Muhal Richard Abrams
Mr. Abrams is one of the most highly respected musicians in the contemporary music scene. He is co-founder of The Association for the Advancement of Creative Musicians (AACM), founder of The AACM School of Music, and the first recipient of the grand international jazz award, The JazzPar Prize, by the Danish Jazz Center (1990).
Except for a brief period of study at the Chicago Musical College and Governors State University in Chicago where he studied electronic music, Abrams is predominantly a self-taught musician who, as a result of many years of observation, analysis, and practice as a performing musician, has developed a command of a variety of musical styles both as a pianist and composer. Abrams and members of the AACM are responsible for some of the most original new music approaches of the last three decades.

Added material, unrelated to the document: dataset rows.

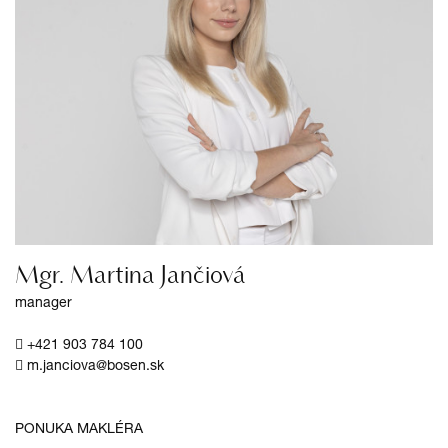
Mgr. Martina Jančiová
manager
+421 903 784 100
m.janciova@bosen.sk
PONUKA MAKLÉRA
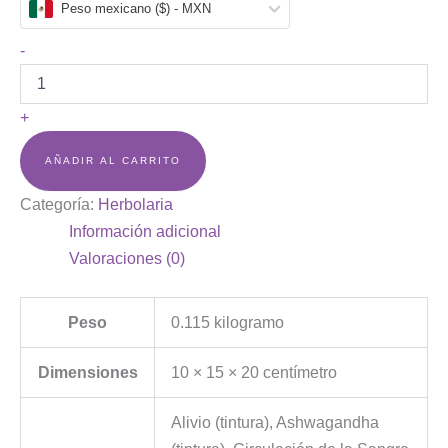
Peso mexicano ($) - MXN
-
+
AÑADIR AL CARRITO
Categoría:
Herbolaria
Información adicional
Valoraciones (0)
Peso
0.115 kilogramo
Dimensiones
10 × 15 × 20 centímetro
Alivio (tintura), Ashwagandha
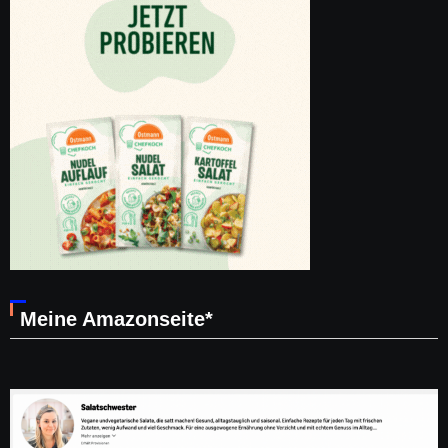
Meine Amazonseite*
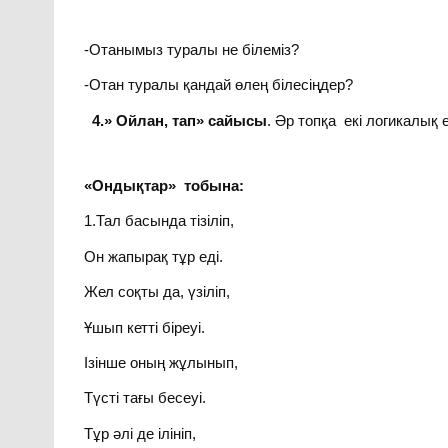
-Отанымыз туралы не білеміз?
-Отан туралы қандай өлең білесіңдер?
4.» Ойлан, тап» сайысы
. Әр топқа екі логикалық 
«Ондықтар» тобына:
1.Тал басында тізіліп,
Он жапырақ тұр еді.
Жел соқты да, үзіліп,
Ұшып кетті біреуі.
Ізінше оның жұлынып,
Түсті тағы бесеуі.
Тұр әлі де ілініп,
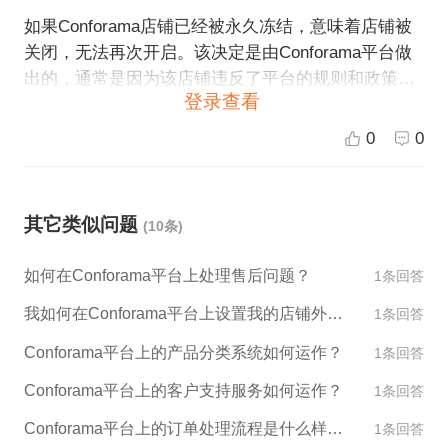
如果Conforama店铺已经被永久冻结，意味着店铺被
关闭，无法再次开启。该决定是由Conforama平台做
出的，通常是因为该店铺违反了平台的规则和政策，
登录查看
或者存在严重违规行为。 如果您认为这是一个错误的
决定，您可以联系Conforama平台的客服部门，并说
0
0
明店铺被永久冻结的原因。希望能对您有所帮助。
其它类似问题
(10条)
如何在Conforama平台上处理售后问题？
1条回答
我如何在Conforama平台上设置我的店铺外观和设计？
1条回答
Conforama平台上的产品分类系统如何运作？
1条回答
Conforama平台上的客户支持服务如何运作？
1条回答
Conforama平台上的订单处理流程是什么样的？
1条回答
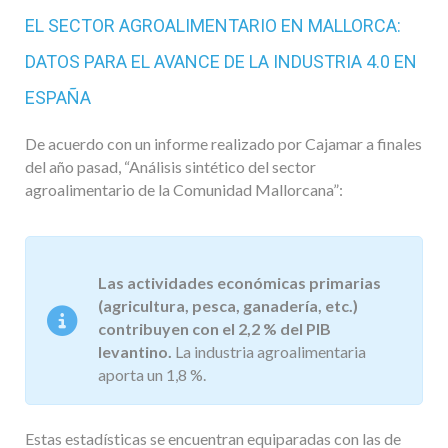
EL SECTOR AGROALIMENTARIO EN MALLORCA:
DATOS PARA EL AVANCE DE LA INDUSTRIA 4.0 EN
ESPAÑA
De acuerdo con un informe realizado por Cajamar a finales
del año pasad, “Análisis sintético del sector
agroalimentario de la Comunidad Mallorcana”:
Las actividades económicas primarias
(agricultura, pesca, ganadería, etc.)
contribuyen con el 2,2 % del PIB
levantino.
La industria agroalimentaria
aporta un 1,8 %.
Estas estadísticas se encuentran equiparadas con las de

Abram’s compositions have been commissioned and /or performed by New Band, The Rova Saxophone Quartet, The String Trio of New York, the Brooklyn Philharmonic Chamber Orchestra, the Kronos Quartet, Ursula Oppens, the Detroit Symphony Orchestra, the Cassatt String Quartet, and countless others. He has recorded and toured the United States, Canada and Europe with his orchestra, sextet, quartet, duo and as a solo pianist. His musical affiliations include Max Roach, Dexter Gordon, Clifford Gordon, Sonny Stitt, Woody Shaw, Anthony Braxton, The Art Ensemble of Chicago, and Eddie Harris. His recordings are available on Delmark, Why Not, Black Saint, Arista Novus, UMO, and New World Records.
John Luther Adams<
Adams has been called "one of the few important young American composers" by Lou Harrison and "one of Alaska's great artistic resources" by the Anchorage Daily News. He has received commissions, awards and fellowships from the National Endowment for the Arts, the Lila Wallace Trust, the Rockerfeller Foundation, and the Foundation for Contemporary Performance Arts, among others. He is currently composer-in-residence with the Anchorage Symphony, the Anchorage Opera and the Alaska Public Radio Network, as part of the Meet the Composer "New Residencies" program. About his work, Adams says: "My music has always been profoundly influenced by the natural world and a strong sense of place. Through sustained listening to the subtle resonances of the northern soundscape, I hope to explore the territory of 'sonic geography' - that region between place and culture...between environment and imaginatio
Born in Tokyo, Michiko Akao is a pioneering artist of the yokobue. She is recognized for establishing transverse bamboo flutes as solo instruments in contemporary music. Akao has commissioned an original repertory of over 100 compositions for the yokobue. She made her US debut in 1972 in Maki Ishii's Sogu II with Seiji Ozawa and the San Francisco Symphony Orchestra. She was awarded the Distinguished Artist Prize by the Japan Ministry of Education in 1982. She has performed widely in Japan and North America and participated in major music festivals in Europe and Asia.
Amirkhanian is a leading proponent of text-sound composition in the United States. Most of his works are electroacoustic. In a radical departure from his earlier, more spare and minimal style, his recent works typically incorporate ambient and found sounds manipulated via Synclavier. He has served as Music Director of KPFA FM in Berkeley since 1969. In 1988 he co-founded the annual summer Composer-to-Composer summit conference on new music, sponsored by the Telluride Institute in Colorado.
David Arner (piano, harpsichord, percussion) is a long time proponent of innovative music and spontaneous composition. While well known for his solo work, Arner is also actively working with bassists Michael Bisio and Adam Lane, saxophonist Avram Fefer, cellist Tomas Ulrich and percussionist Jay Rosen. He has also collaborated with poets Chuck Stein and Mikhail Horowitz, and choreographer Susan Osberg. Arner has performed throughout the country for more than 30 years, including many performances at the Knitting Factory (in the 1990s), and more recently at the Center for Performing Arts (Rhinebeck) and Deep Listening Space. He has also pioneered a re-vitalization of new music for silent film for many years.
Larry Austin's music is composed for diverse combinations of instruments, voices, audio and/or video tape, film, computers and live electronics. His works have been widely performed, recorded, and published. His realization and completion of Charles Ives's Universe Symphony was premiered in 1994 by the Cincinnati Philharmonia. The compact disc recording on Centaur Records was acclaimed by the New York Times. Austin is Professor of Music and Chair, Division of Composition Studies, University of North Texas. Fellow composers know, too, his editorial and leadership roles as co-founder/editor of SOURCE: Music of the Avant Garde (1966-1974) and President of both the International Computer Music Association (1989-1994) and CDCM (1986-present), producer of the CDCM Computer Music Series on Centaur Records.